Last week several of us in the EEES community were lucky enough to attend the 1st meeting for the Network for Arthropods of the Tundra (NeAT) at the Aarhus Institute for Advanced Studies in Denmark.  NeAT is an academic network of Arctic and Antarctic researchers studying terrestrial and aquatic arthropods. Over 50 scientists from 10 countries were present to share recent research about their favorite study organisms including soil microfauna, invasive midges, and wolf spiders. A highlight of the meeting was keynote speaker Jane Uhd Jepsen’s talk about outbreaking geometrid caterpillars which periodically defoliate entire birch forests in Northern Europe(!).
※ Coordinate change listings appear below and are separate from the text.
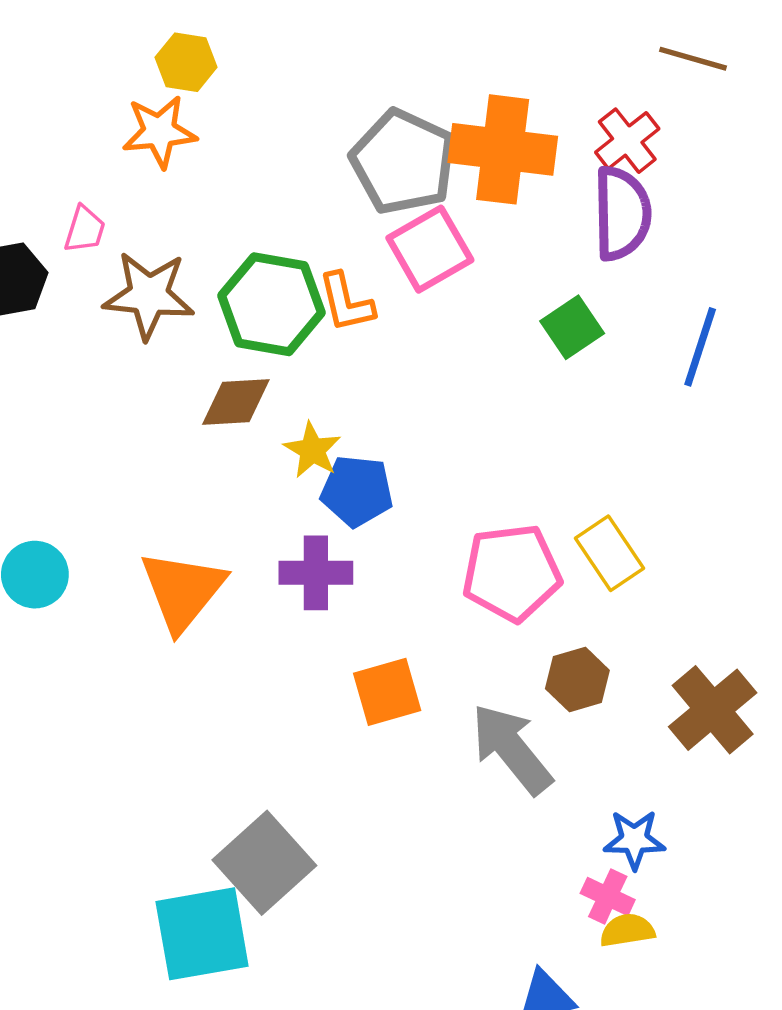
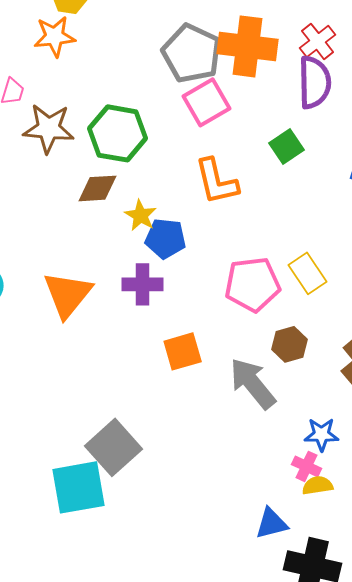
orange L-shape: (346, 302) -> (217, 181), moved, size x1.4

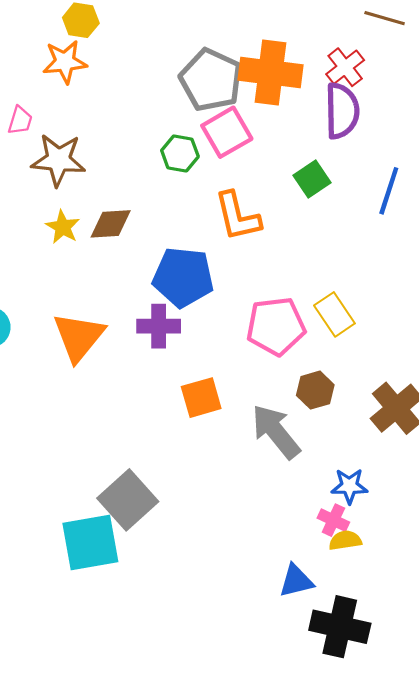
green hexagon: (118, 133) -> (180, 153), moved, size x0.6
yellow star: (141, 215) -> (63, 227), moved
blue pentagon: (166, 238) -> (183, 277), size x1.4

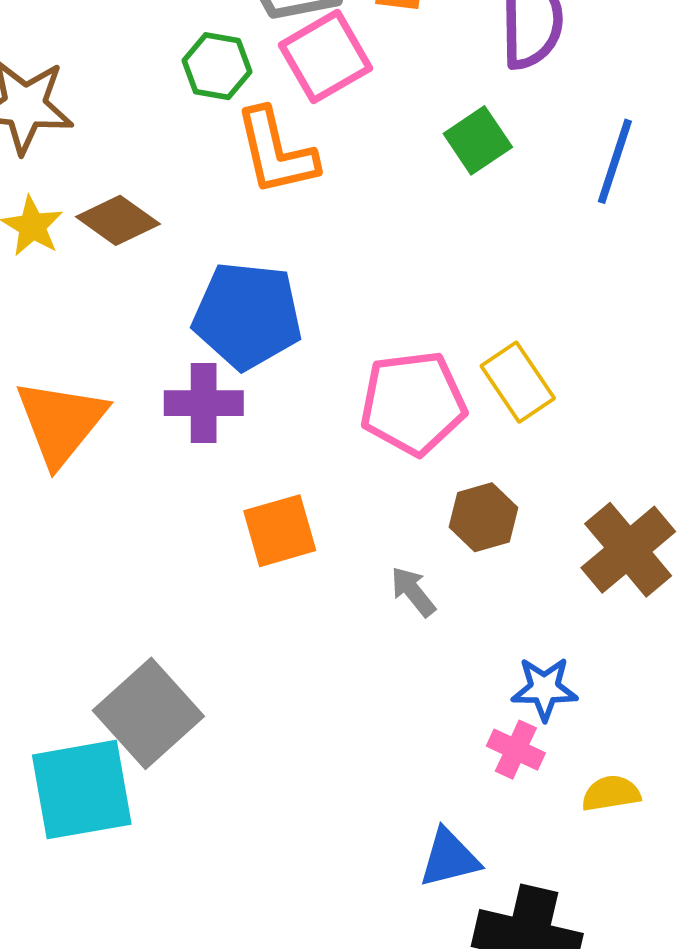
green hexagon: (180, 153) -> (217, 66), moved
orange L-shape: (237, 216) -> (276, 152), moved
brown diamond: (111, 224) -> (118, 220), turned 39
gray arrow: (276, 432) -> (413, 592), size x0.5
yellow semicircle: (345, 540) -> (611, 793), moved

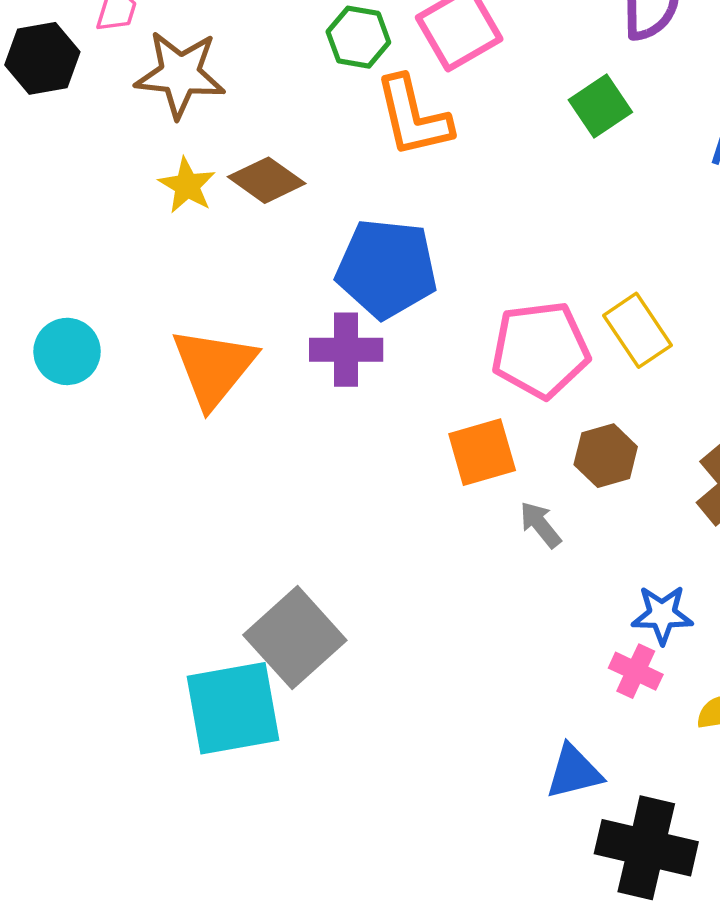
orange square: (280, 531) -> (482, 452), moved

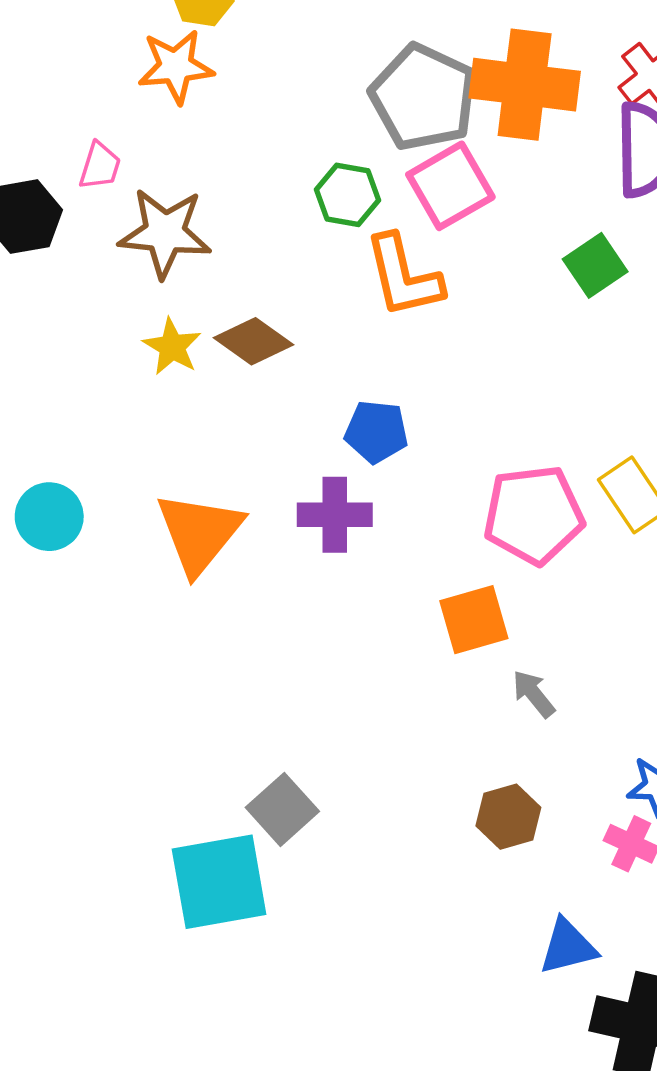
blue pentagon: (387, 268) -> (376, 432), size x0.6
brown hexagon: (606, 456) -> (508, 817), moved
gray square: (295, 638) -> (282, 809), size x0.7

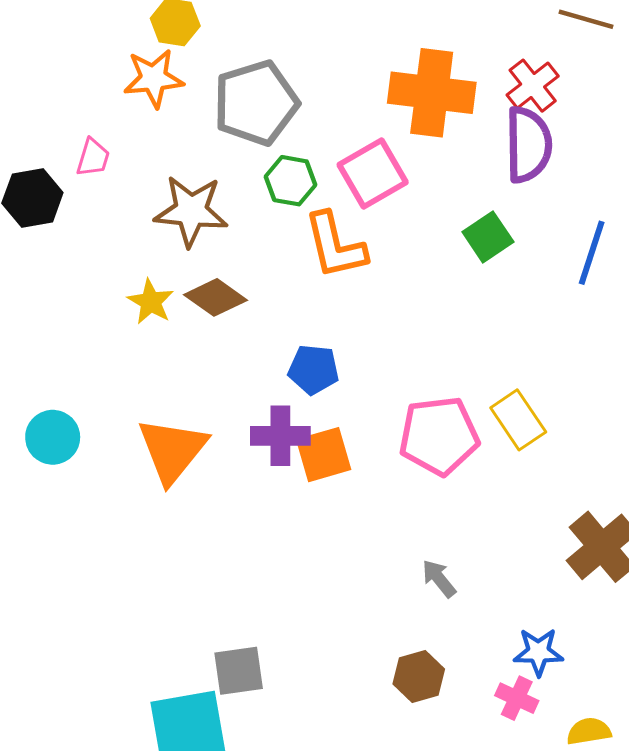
gray pentagon: (423, 97) -> (256, 103), moved, turned 30
brown star: (165, 233) -> (191, 211), moved
orange square: (474, 620) -> (324, 455), moved
gray square: (282, 809) -> (239, 671), turned 34

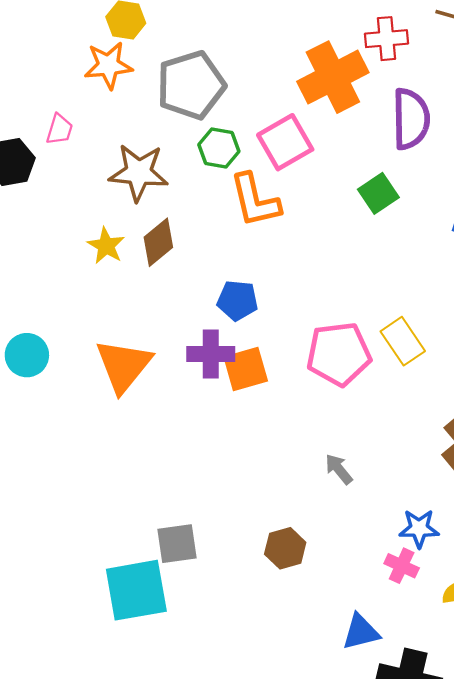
red cross: (533, 86) -> (386, 39), moved, turned 33
orange cross: (432, 93) -> (333, 77), turned -34
brown diamond: (216, 297) -> (158, 242), turned -75
brown hexagon: (419, 677) -> (285, 548), moved

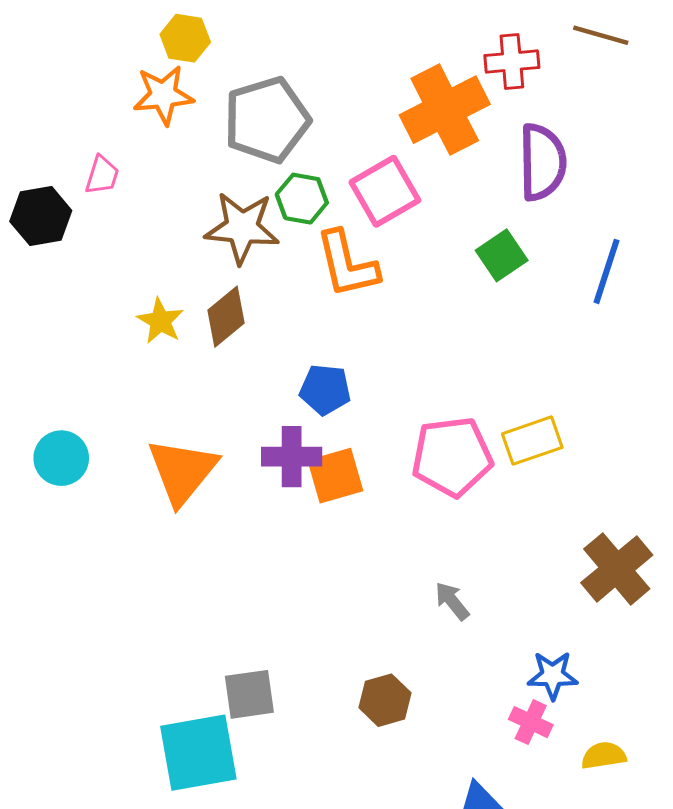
brown star: (139, 172) -> (242, 228), moved
yellow rectangle: (403, 341) -> (532, 441), turned -75

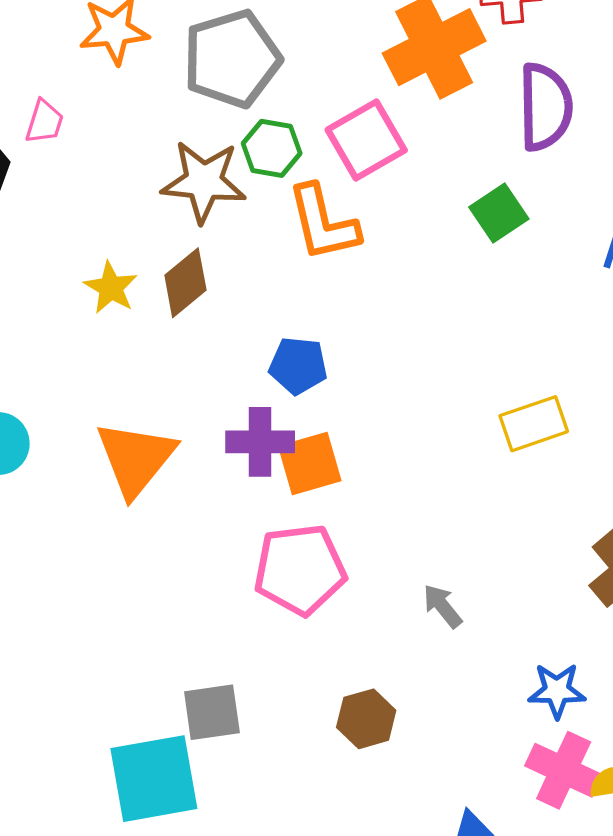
pink pentagon: (452, 457) -> (300, 570), moved
pink cross: (531, 722) -> (564, 770), moved, size x1.5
From our Dartmouth group, we heard an exciting preview of Christine Urbanowitz’s new thesis chapter about Arctic pollinator networks, and an overview of Jess Trout-Haney’s dissertation research on cyanotoxins that transfer through aquatic and terrestrial food webs. Additionally, second year graduate student Melissa DeSiervo and Lauren Culler (PhD, Lecturer of Environmental Studies) presented exciting new research about population dynamics of Arctic mosquitoes. Overall the meeting was a blast, and we made dozens of new friends that we look forward to collaborating with on future projects.  We even got to sing a very special Danish Happy Birthday song to Christine!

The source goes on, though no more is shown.